== TASK GOAL ==
Scan the material that follows. Copy every line containing the word "Seal".
(SOURCE INFORMATION)
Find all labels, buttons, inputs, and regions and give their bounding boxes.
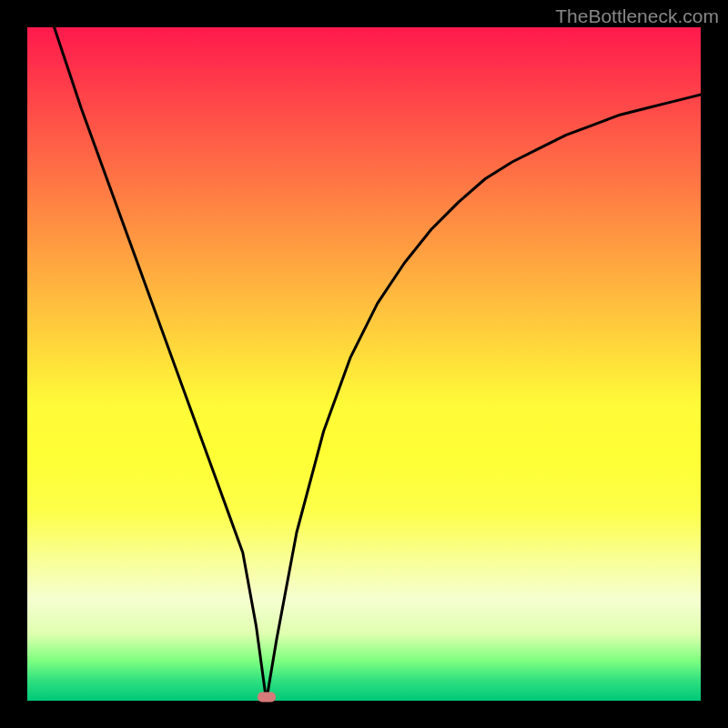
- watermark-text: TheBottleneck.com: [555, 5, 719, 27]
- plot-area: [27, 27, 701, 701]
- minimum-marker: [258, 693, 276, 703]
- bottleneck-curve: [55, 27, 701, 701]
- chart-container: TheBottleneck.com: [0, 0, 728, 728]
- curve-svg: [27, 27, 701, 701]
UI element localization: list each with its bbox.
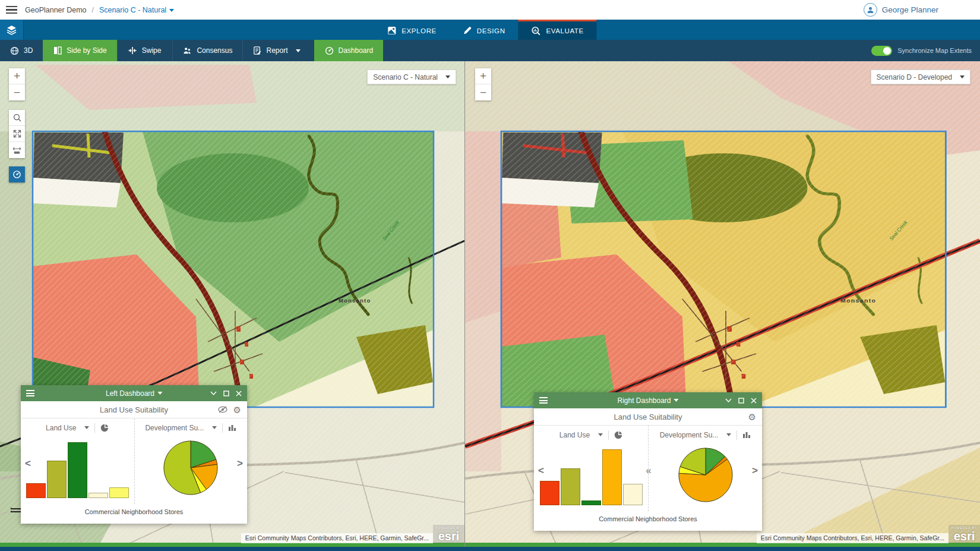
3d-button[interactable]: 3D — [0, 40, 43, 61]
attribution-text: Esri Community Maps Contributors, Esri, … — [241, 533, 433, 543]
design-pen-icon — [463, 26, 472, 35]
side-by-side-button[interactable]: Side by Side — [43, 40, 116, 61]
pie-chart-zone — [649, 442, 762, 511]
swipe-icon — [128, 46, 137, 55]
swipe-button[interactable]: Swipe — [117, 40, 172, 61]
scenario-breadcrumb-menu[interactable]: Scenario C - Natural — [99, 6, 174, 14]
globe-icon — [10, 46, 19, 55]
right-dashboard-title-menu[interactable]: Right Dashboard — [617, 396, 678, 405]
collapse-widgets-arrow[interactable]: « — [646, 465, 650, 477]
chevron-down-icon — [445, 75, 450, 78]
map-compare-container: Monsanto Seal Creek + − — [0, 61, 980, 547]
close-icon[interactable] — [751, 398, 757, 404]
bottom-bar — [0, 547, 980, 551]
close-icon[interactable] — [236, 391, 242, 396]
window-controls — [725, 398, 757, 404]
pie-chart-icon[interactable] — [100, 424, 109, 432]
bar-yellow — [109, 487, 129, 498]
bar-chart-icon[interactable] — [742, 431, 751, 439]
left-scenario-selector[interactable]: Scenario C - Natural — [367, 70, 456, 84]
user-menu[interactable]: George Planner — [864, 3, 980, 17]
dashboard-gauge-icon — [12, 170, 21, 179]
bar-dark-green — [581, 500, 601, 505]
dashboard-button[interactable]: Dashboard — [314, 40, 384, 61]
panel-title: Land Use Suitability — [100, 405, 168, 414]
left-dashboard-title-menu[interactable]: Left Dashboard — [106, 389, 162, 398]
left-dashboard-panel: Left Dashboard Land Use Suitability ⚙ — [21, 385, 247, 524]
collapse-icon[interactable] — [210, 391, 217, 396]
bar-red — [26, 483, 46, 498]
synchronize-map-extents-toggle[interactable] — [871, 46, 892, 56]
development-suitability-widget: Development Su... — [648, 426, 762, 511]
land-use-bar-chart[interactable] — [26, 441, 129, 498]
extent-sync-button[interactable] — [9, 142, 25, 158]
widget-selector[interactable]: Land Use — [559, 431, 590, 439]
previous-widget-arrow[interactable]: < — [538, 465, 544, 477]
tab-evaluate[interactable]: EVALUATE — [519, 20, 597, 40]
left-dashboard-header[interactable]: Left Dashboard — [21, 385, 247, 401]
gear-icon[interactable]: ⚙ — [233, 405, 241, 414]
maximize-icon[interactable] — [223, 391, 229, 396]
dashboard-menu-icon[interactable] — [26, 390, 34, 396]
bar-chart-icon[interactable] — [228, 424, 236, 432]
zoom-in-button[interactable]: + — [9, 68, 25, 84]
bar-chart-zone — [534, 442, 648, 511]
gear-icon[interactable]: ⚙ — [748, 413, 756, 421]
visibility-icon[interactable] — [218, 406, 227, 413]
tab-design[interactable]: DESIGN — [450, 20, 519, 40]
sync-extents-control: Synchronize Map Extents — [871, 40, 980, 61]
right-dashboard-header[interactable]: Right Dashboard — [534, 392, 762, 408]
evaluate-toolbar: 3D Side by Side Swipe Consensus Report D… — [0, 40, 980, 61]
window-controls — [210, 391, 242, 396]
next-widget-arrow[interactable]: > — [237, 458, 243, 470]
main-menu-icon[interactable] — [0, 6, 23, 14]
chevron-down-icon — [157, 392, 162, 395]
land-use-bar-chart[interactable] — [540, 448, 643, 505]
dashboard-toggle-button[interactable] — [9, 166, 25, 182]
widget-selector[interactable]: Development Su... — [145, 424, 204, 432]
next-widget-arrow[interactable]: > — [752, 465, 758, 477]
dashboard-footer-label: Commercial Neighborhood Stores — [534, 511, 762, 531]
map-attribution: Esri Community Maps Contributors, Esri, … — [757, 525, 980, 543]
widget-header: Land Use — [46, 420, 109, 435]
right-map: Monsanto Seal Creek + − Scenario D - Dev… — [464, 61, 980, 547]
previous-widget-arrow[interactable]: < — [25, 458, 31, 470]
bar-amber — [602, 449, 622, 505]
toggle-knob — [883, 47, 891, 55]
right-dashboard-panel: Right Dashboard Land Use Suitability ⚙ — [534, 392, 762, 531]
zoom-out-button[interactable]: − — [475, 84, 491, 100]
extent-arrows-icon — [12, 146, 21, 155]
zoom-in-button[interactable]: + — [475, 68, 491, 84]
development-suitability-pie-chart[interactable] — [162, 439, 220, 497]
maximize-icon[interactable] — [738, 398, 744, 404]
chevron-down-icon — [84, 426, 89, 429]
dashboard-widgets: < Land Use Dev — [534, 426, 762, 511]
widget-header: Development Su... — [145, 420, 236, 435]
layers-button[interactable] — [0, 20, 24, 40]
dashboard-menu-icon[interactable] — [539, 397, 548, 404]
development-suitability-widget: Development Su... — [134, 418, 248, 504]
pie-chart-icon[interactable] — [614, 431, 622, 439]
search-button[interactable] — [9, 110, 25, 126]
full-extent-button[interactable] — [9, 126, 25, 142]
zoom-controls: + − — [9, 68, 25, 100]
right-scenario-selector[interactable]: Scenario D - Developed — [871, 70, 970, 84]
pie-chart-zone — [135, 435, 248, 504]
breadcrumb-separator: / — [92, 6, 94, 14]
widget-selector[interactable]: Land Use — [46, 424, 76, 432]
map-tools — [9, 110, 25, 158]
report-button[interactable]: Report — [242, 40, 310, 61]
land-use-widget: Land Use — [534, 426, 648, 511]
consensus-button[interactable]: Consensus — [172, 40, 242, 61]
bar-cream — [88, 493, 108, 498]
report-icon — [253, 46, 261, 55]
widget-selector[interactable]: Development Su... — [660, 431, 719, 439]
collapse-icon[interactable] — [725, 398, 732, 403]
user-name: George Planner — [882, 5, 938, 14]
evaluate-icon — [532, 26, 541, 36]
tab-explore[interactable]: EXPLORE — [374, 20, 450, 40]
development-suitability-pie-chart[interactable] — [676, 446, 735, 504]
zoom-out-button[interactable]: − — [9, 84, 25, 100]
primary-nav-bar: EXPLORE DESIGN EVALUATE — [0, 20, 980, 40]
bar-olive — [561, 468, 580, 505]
(End SOURCE INFORMATION)
(SOURCE INFORMATION)
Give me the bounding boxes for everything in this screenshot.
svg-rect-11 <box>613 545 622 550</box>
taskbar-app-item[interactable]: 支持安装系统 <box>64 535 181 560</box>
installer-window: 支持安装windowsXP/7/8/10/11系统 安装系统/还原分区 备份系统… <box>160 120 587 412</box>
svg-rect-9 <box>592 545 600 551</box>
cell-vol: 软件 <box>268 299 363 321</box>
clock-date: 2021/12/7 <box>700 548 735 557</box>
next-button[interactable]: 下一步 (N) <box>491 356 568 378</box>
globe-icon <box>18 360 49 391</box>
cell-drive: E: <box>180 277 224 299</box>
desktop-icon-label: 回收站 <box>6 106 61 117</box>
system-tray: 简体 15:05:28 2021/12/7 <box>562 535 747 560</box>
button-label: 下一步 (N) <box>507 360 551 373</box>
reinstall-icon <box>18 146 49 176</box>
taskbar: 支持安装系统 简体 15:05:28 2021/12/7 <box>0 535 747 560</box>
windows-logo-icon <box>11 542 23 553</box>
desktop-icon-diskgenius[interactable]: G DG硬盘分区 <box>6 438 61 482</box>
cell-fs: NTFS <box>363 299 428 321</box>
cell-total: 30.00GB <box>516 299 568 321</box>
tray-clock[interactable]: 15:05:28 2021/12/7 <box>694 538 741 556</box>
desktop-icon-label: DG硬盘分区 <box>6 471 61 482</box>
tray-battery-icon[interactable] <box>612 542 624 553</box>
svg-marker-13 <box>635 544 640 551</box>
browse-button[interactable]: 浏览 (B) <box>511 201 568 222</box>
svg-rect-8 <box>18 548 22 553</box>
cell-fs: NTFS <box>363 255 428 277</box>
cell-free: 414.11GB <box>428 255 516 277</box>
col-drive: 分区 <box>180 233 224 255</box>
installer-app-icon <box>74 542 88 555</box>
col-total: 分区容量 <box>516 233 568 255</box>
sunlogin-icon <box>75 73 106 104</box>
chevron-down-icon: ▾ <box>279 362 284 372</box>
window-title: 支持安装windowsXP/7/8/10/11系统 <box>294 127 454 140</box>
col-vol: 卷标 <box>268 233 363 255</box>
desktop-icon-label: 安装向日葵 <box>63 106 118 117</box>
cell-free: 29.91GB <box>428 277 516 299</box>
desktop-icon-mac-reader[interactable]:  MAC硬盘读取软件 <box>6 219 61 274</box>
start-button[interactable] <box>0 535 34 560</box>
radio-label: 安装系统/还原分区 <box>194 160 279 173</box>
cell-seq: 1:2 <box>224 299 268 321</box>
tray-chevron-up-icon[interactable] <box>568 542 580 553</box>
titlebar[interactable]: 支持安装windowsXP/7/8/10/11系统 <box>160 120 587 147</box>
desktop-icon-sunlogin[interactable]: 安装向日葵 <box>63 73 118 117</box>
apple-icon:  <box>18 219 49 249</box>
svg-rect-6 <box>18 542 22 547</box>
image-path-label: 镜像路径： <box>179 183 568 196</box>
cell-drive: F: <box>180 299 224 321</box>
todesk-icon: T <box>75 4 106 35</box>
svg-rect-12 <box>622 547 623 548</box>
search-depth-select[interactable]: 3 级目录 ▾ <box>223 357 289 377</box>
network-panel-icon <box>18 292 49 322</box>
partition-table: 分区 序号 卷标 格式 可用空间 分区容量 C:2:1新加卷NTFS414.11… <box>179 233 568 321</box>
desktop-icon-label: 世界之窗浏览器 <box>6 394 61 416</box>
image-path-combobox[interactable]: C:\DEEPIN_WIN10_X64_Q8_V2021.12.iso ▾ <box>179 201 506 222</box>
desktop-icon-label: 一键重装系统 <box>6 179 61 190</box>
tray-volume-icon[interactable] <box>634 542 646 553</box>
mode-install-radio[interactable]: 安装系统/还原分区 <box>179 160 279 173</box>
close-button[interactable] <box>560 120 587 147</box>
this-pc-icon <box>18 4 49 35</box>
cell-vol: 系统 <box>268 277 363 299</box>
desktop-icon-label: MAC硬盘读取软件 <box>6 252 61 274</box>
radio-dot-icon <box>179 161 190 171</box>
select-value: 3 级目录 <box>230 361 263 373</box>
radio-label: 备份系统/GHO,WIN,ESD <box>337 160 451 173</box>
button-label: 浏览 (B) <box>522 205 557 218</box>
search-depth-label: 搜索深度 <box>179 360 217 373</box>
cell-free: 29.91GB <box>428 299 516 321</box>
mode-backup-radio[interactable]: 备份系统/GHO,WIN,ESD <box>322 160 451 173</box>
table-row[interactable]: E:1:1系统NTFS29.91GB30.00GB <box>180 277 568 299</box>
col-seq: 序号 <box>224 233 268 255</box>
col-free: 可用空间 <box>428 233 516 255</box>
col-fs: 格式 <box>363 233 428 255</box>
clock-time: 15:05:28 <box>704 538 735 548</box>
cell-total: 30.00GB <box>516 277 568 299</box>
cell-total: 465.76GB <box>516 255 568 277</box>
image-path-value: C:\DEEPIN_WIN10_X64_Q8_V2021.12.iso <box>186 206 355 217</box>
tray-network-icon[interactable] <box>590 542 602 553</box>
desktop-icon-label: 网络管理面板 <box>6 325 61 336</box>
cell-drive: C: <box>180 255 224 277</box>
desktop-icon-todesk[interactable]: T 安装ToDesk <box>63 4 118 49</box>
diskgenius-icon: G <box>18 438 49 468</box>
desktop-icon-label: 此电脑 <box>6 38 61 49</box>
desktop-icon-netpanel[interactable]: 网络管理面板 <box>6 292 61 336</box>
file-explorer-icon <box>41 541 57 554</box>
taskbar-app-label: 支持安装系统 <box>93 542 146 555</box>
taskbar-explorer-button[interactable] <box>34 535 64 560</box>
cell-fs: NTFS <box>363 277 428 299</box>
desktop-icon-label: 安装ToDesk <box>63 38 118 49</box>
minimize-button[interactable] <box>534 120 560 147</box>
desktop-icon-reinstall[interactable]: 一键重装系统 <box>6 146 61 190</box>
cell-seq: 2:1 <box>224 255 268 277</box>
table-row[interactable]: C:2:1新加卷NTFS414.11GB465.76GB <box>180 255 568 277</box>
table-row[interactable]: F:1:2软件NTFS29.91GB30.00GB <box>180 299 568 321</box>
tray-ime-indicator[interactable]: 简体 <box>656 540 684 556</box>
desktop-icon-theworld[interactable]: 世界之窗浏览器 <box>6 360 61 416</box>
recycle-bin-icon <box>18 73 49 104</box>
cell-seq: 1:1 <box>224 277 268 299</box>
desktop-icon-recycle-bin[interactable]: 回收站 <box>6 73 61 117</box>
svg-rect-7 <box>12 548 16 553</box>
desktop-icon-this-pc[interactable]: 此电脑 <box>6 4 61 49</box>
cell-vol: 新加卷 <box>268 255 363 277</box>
(End SOURCE INFORMATION)
== ANSWER TO THIS TASK ==
map-compare-container: Monsanto Seal Creek + − — [0, 61, 980, 547]
right-map: Monsanto Seal Creek + − Scenario D - Dev… — [464, 61, 980, 547]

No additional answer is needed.